Below this line are records; transcribe exactly the lines between the one holding "maior que você" and the one holding "grona siatkarskich ekspertów, a także głosu", inclusive, and omit the pictures.

Stored items
---

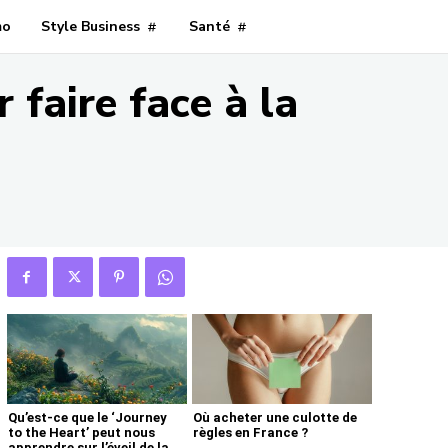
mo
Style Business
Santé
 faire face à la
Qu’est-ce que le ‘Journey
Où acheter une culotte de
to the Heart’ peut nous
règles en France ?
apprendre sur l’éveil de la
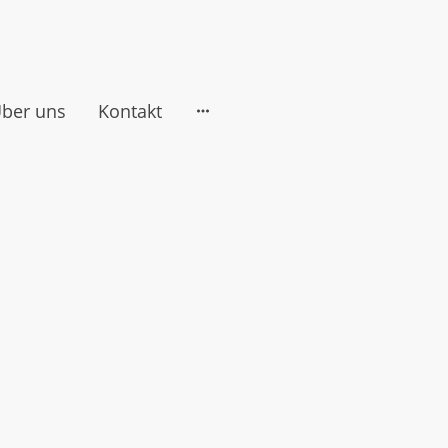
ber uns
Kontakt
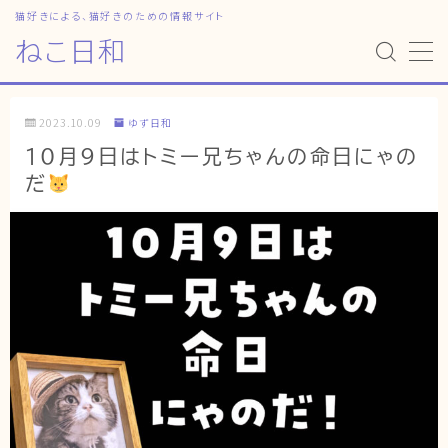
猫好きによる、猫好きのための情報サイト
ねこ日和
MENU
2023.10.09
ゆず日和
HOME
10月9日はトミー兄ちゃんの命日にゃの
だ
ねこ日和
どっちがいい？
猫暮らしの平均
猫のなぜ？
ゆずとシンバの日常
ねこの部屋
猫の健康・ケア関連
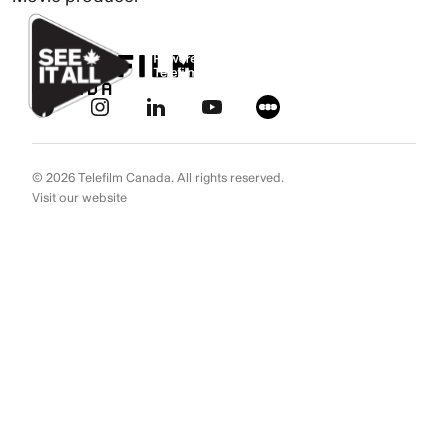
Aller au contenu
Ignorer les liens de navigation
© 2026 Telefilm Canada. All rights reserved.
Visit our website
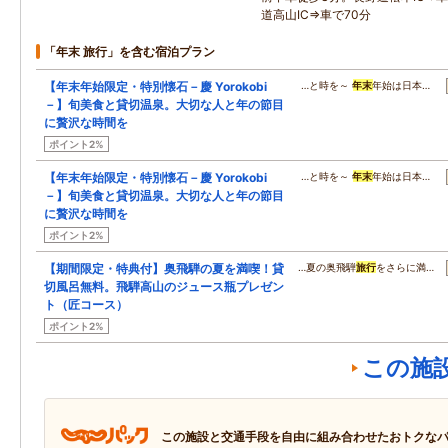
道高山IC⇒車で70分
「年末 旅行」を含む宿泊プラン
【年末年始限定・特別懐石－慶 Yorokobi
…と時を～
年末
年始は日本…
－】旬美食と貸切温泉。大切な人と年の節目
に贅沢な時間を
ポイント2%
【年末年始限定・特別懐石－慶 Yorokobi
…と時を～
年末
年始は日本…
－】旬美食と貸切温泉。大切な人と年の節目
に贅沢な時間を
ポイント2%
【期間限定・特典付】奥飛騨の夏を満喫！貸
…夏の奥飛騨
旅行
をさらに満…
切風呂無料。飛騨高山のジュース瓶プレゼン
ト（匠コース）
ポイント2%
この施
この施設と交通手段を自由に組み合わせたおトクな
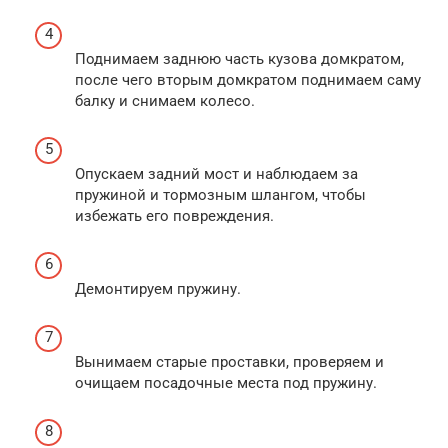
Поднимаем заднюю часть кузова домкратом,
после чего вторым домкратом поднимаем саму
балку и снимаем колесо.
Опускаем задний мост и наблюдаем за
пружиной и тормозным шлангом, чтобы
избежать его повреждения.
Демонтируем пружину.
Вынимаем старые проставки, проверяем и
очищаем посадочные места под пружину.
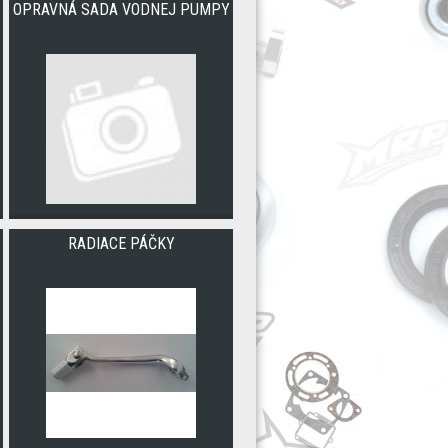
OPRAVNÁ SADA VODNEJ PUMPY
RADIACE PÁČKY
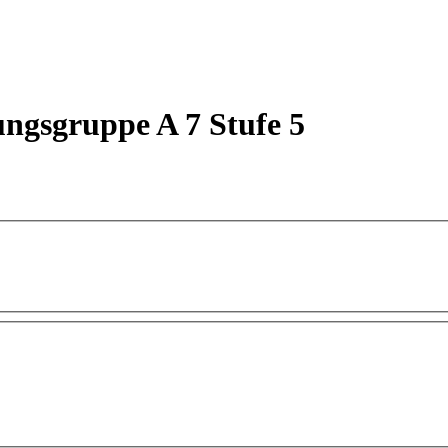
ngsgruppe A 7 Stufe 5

---

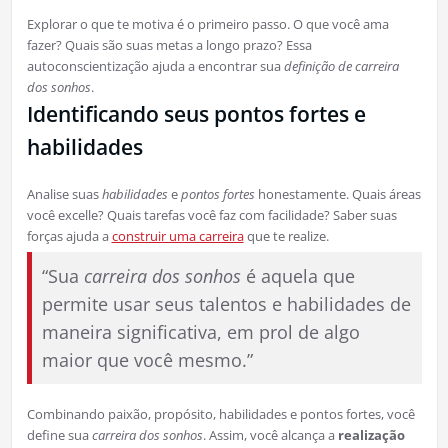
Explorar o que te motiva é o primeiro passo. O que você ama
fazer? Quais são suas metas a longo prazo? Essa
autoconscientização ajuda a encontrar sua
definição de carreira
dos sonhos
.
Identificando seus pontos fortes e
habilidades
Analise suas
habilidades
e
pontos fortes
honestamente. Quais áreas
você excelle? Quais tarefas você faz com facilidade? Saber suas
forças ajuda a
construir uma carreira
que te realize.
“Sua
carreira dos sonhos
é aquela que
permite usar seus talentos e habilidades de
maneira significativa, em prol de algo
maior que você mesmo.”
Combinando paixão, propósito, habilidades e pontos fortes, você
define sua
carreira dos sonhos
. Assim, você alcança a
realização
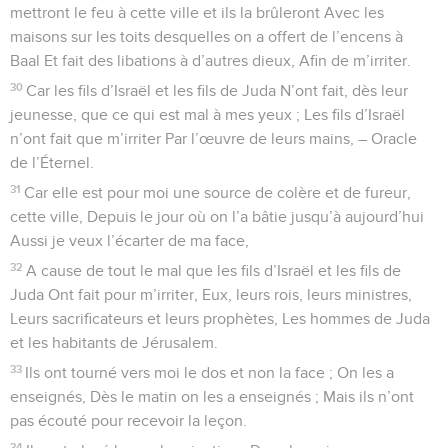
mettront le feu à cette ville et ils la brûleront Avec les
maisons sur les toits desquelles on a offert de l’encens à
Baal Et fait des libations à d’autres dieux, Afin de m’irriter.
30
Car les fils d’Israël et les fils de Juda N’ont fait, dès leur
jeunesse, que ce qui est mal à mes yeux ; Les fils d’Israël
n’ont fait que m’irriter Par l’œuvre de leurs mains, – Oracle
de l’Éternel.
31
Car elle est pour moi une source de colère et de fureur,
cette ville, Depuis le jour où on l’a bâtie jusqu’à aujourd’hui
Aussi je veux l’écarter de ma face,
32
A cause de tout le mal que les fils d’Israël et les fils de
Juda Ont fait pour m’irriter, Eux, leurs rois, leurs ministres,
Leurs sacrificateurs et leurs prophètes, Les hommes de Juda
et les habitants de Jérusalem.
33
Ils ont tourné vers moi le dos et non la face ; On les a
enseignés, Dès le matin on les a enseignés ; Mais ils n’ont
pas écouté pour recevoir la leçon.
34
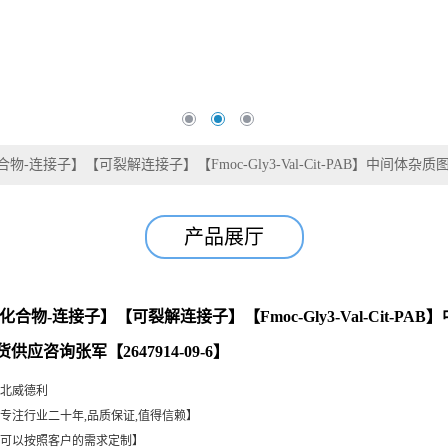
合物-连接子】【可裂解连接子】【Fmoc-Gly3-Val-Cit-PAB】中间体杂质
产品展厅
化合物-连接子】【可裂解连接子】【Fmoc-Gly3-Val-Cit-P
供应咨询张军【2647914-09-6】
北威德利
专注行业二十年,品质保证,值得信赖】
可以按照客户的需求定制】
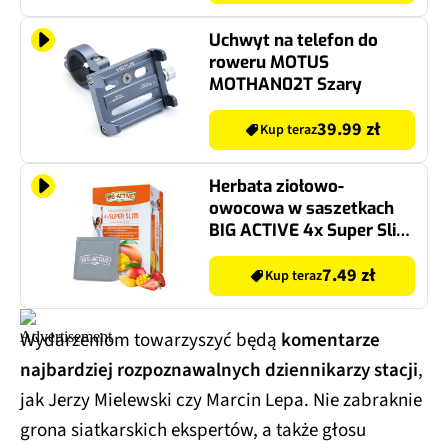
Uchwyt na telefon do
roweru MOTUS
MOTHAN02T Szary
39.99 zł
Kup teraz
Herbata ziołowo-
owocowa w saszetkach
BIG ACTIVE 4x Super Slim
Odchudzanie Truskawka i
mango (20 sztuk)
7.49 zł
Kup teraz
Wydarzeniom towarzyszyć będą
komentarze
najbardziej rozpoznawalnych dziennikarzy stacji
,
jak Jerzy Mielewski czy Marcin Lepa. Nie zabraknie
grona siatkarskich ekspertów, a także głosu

---

• RESPONSE AREA:
maior que você mesmo.”
Combinando paixão, propósito, habilidades e pontos fortes, você
define sua
carreira dos sonhos
. Assim, você alcança a
realização
mettront le feu à cette ville et ils la brûleront Avec les
maisons sur les toits desquelles on a offert de l’encens à
Baal Et fait des libations à d’autres dieux, Afin de m’irriter.
30
Car les fils d’Israël et les fils de Juda N’ont fait, dès leur
jeunesse, que ce qui est mal à mes yeux ; Les fils d’Israël
n’ont fait que m’irriter Par l’œuvre de leurs mains, – Oracle
de l’Éternel.
31
Car elle est pour moi une source de colère et de fureur,
cette ville, Depuis le jour où on l’a bâtie jusqu’à aujourd’hui
Aussi je veux l’écarter de ma face,
32
A cause de tout le mal que les fils d’Israël et les fils de
Juda Ont fait pour m’irriter, Eux, leurs rois, leurs ministres,
Leurs sacrificateurs et leurs prophètes, Les hommes de Juda
et les habitants de Jérusalem.
33
Ils ont tourné vers moi le dos et non la face ; On les a
enseignés, Dès le matin on les a enseignés ; Mais ils n’ont
pas écouté pour recevoir la leçon.
34
合物-连接子】【可裂解连接子】【Fmoc-Gly3-Val-Cit-PAB】中间体杂质
产品展厅
化合物-连接子】【可裂解连接子】【Fmoc-Gly3-Val-Cit-P
供应咨询张军【2647914-09-6】
北威德利
专注行业二十年,品质保证,值得信赖】
可以按照客户的需求定制】
Uchwyt na telefon do
roweru MOTUS
MOTHAN02T Szary
39.99 zł
Kup teraz
Herbata ziołowo-
owocowa w saszetkach
BIG ACTIVE 4x Super Slim
Odchudzanie Truskawka i
mango (20 sztuk)
7.49 zł
Kup teraz
Wydarzeniom towarzyszyć będą
komentarze
najbardziej rozpoznawalnych dziennikarzy stacji
,
jak Jerzy Mielewski czy Marcin Lepa. Nie zabraknie
grona siatkarskich ekspertów, a także głosu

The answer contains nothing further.